Open sarahbuzz opened 6 years ago
I don't know the answer, but perhaps paralog genes might be the problem or bug? Not sure!
How would the split-paralogs flag affect that? I would expect paralogs to be in separate clusters if the split paralogs is flagged.
I also have cases where the weight is less than 1 but when I invert that to see what the number of isolates was, I get a number that isn't right. For example, one weight was 0.032258. I then did 1 divided by that number to get the number of isolates and I get 31. I checked how often those two gene pairs are next to each other in our population set and it's much higher than 31.
I went into the OrderGenes.pm code and printed the denominator of the weight calculation and they are floats, not integers. Is there any other criteria your team used to calculate the denominator of the weight equation other than frequency?
Hi Sarah, Sorry that the code isnt the clearest, and looking back now after 3 years I realise I should have documented it a bit clearer. Its great to hear your looking at the graphs, because I think this is the most interesting (untapped) output of roary!
Higher numbers = longer path = 2 genes less commonly found beside each other on contigs. Lower numbers = shorter path = 2 gene more commonly found beside each other on contigs.
To reduce the impact of over represented genotypes in a sample set, a clustering is performed with cd-hit, and each cluster/genotype gets a weighting (in AccessoryClustering.pm). For example if you have 100 samples, but 90 come from a single outbreak this would skew your results. So any samples from the single outbreak are down weighted and only contribute 1/90. These weightings carry over to the graph, so that the contribution of theses over represented samples doesnt bias the graph.
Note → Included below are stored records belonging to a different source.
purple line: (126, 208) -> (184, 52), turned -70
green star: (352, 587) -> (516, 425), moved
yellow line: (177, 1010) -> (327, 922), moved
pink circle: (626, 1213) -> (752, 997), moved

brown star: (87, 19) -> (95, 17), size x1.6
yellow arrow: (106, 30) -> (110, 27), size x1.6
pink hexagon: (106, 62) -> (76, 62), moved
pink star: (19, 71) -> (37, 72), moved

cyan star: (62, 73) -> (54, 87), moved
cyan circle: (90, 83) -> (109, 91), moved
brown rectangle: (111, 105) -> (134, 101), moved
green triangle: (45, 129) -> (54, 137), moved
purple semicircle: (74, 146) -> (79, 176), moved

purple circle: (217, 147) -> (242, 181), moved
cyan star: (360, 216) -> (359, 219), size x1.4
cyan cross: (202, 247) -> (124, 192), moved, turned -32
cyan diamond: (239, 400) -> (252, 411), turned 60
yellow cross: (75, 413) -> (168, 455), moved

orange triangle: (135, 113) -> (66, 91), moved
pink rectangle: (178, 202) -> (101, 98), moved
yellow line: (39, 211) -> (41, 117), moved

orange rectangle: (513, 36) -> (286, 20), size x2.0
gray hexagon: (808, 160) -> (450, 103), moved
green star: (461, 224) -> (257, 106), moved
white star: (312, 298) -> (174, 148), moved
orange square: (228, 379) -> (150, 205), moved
If you think the method could be improved, please feel free to submit a pull request. Regards, Andrew
Hi Andrew, Thank you for the explanation! Ok I think I understand now. You defined outbreaks as those that map to the same cluster in CD-HIT? Then you are using the representative sequences to create the graph nodes and edges then using the frequency across the representatives to calculate the weight?
Thanks and I agree, this graph is a great resource! Sarah
Yes thats correct.
Great, thank you for your help Andrew!
Andrew, I do have another question. If we are inverting the frequency, I'm confused how we can get weights larger than 1. I printed the denominator in the OrderGenes.pm and noticed that they are floats.
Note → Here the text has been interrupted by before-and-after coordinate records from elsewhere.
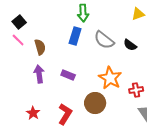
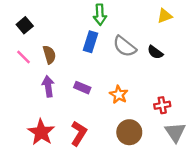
pink line: (18, 40) -> (24, 57), moved
orange star: (110, 78) -> (119, 95), moved, size x0.7
brown circle: (95, 103) -> (129, 132), moved
red star: (33, 113) -> (41, 132), size x1.6

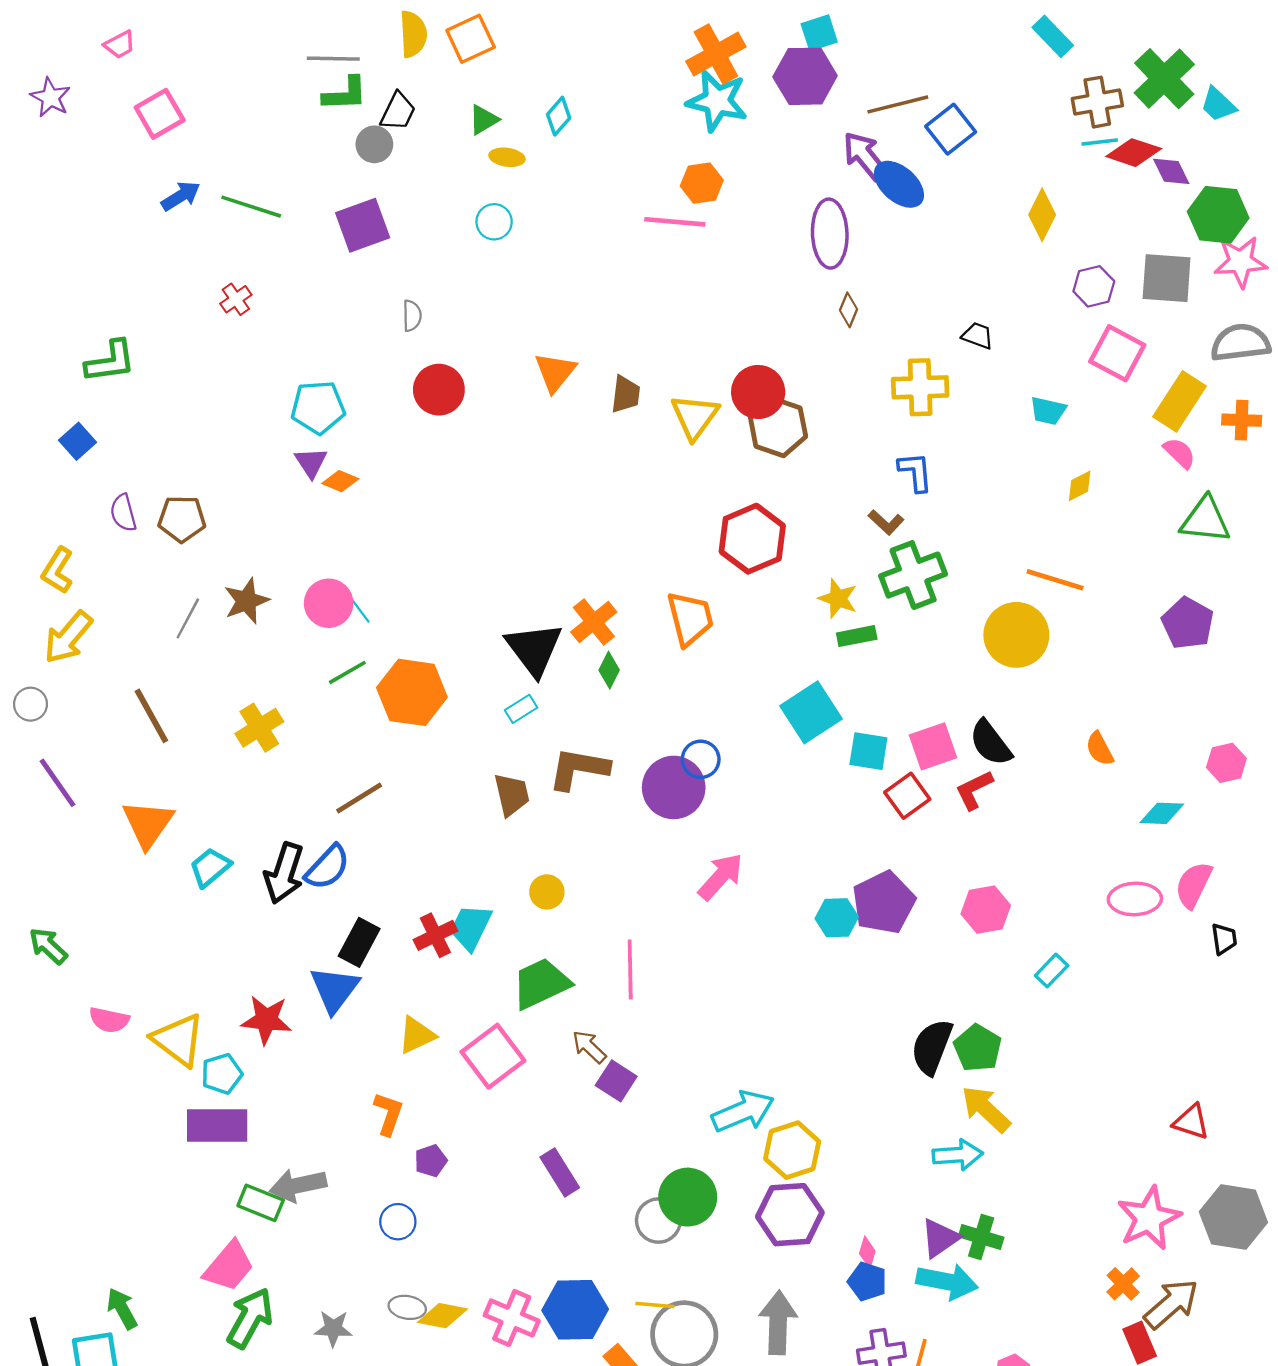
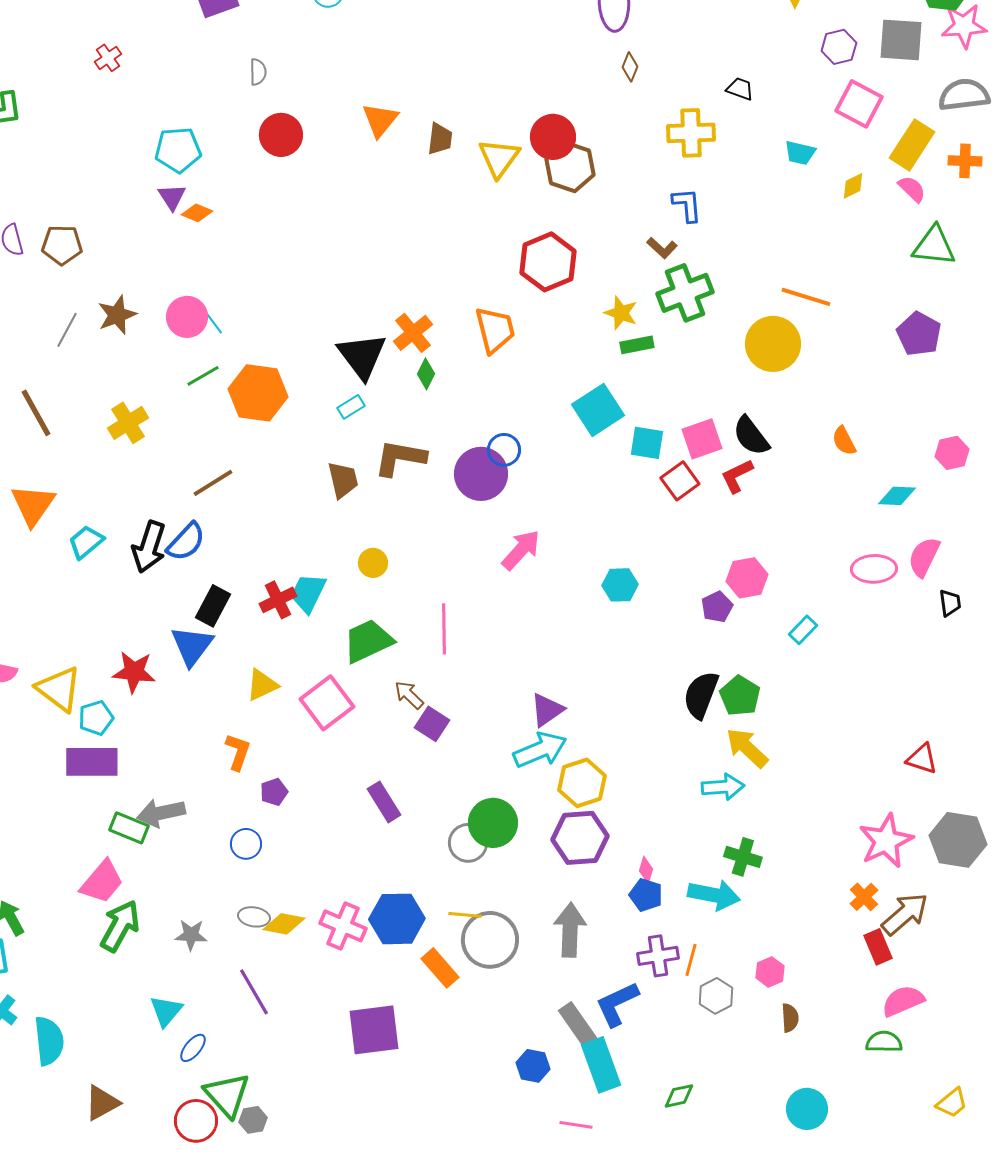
yellow diamond: (1080, 486) -> (853, 186), moved
purple pentagon: (884, 902) -> (717, 607), moved, size x0.6
purple triangle: (940, 1238) -> (547, 710), moved

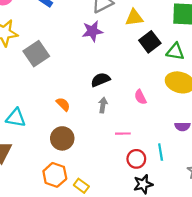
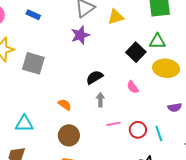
black square: (150, 42) -> (136, 52), moved
gray square: (36, 54) -> (33, 63), turned -30
pink line: (123, 134) -> (114, 124), moved
red circle: (136, 159) -> (138, 130), moved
I'm confused how a frequency can be a float in this case when calculating the weight?
Hello,
I'm attempting to use the DOT file created by Roary for some downstream analyses (great addition and thank you for writing it to a file!). I was looking through the weights that were calculated and I'm getting very confused so please tell me if I'm misunderstanding something!
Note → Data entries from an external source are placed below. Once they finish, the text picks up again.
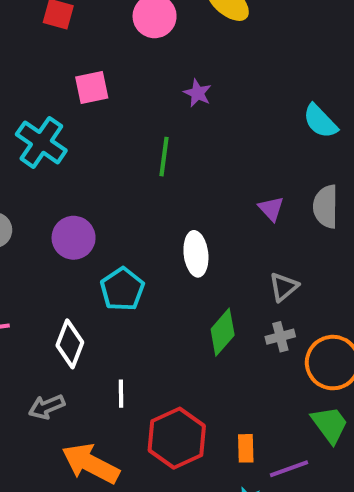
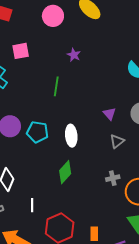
gray triangle: (284, 287) -> (117, 141), moved
cyan pentagon: (122, 289) -> (37, 132), moved, turned -30
green diamond: (223, 332) -> (65, 172), moved

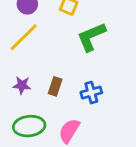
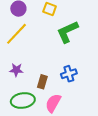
brown rectangle: (55, 86) -> (42, 82), moved

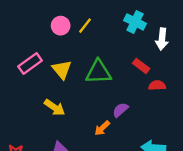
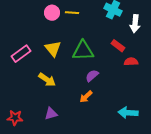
yellow line: (85, 26) -> (72, 13), turned 56
pink rectangle: (30, 63) -> (21, 54), moved
purple semicircle: (120, 110) -> (92, 76), moved

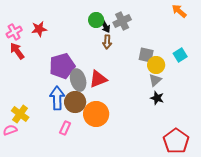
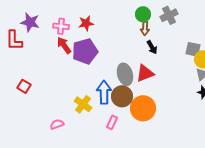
black arrow: (105, 26) -> (152, 47), moved
pink cross: (14, 32) -> (61, 26), turned 35
brown arrow: (107, 42) -> (145, 28), moved
purple pentagon: (62, 66) -> (85, 51), moved
yellow cross: (20, 114) -> (83, 104), moved

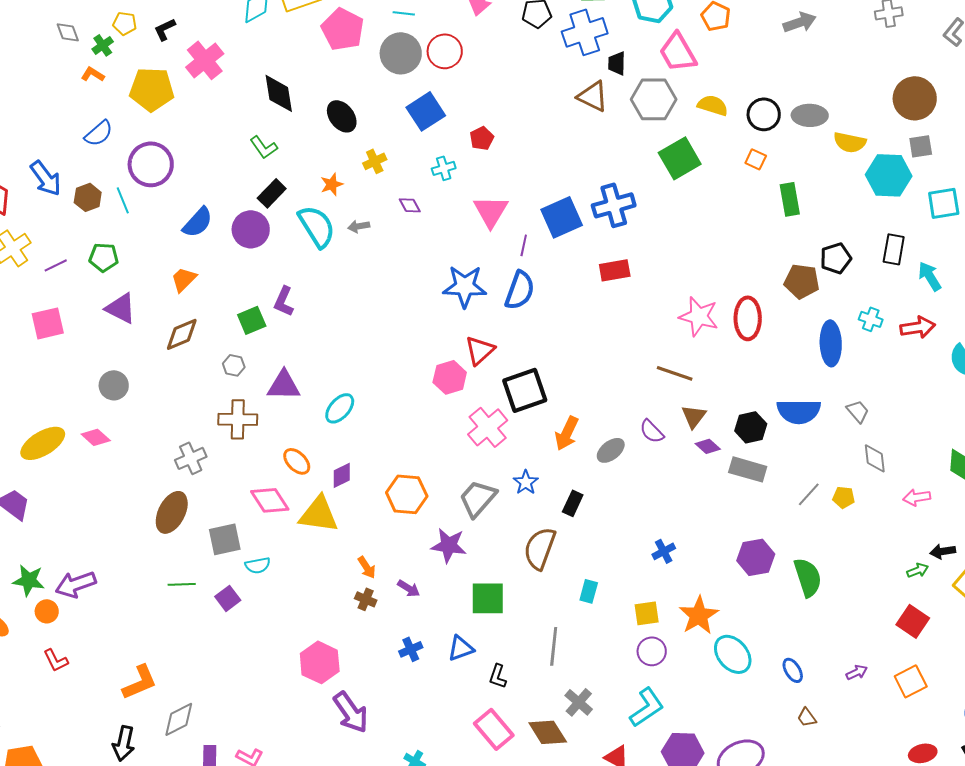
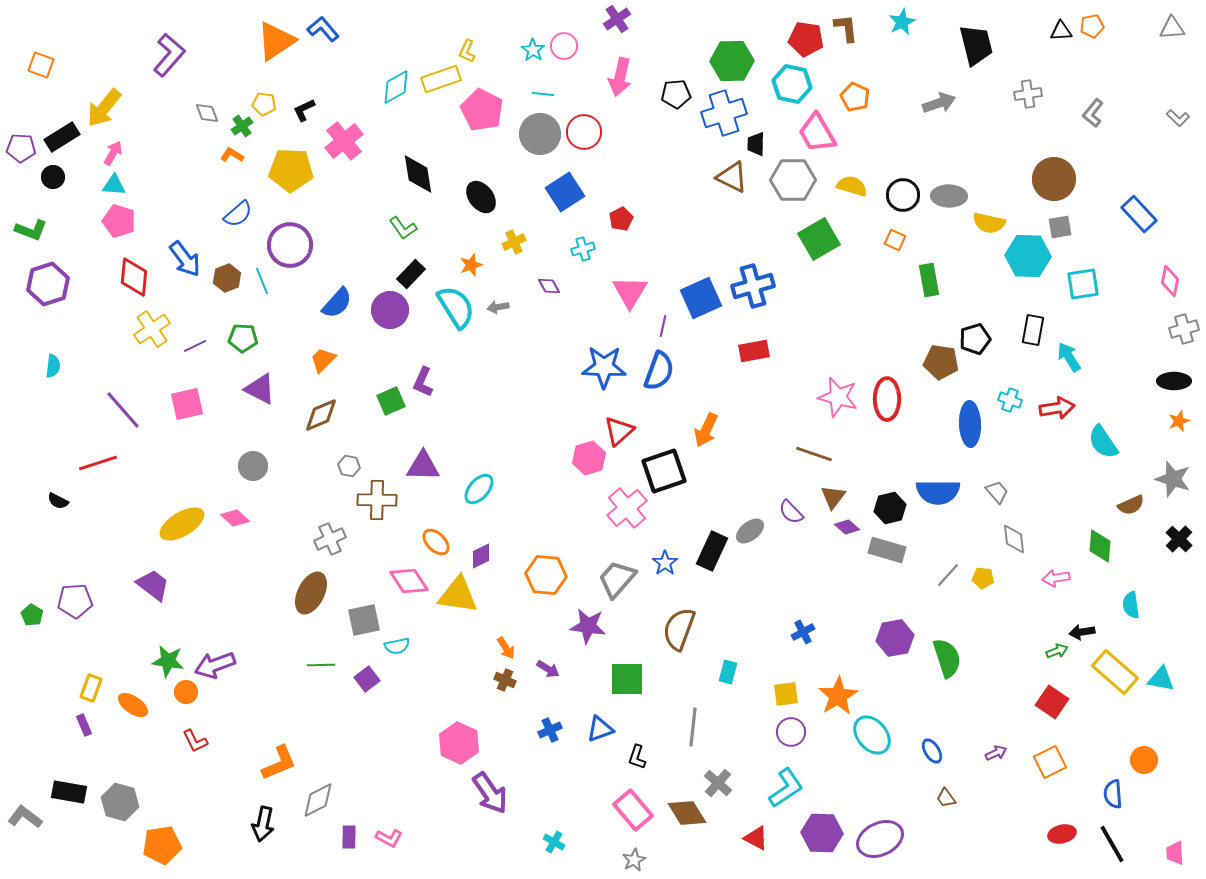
gray hexagon: (234, 365) -> (349, 466), moved
orange arrow: (567, 433) -> (706, 430), moved
black rectangle: (573, 503) -> (712, 551), moved, size x1.5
I read through the Wiki and the Supplemental information and was under the impression that the weight of each edge is calculated by 1 divided by the number of isolates that have those two nodes (genes) next to each other in their respective genomes. I see weights greater than 1 very often and I'm confused on how any weight can be greater than 1 if your dividing 1 by an integer.
I would appreciate any guidance on how to interpret the weight calculation!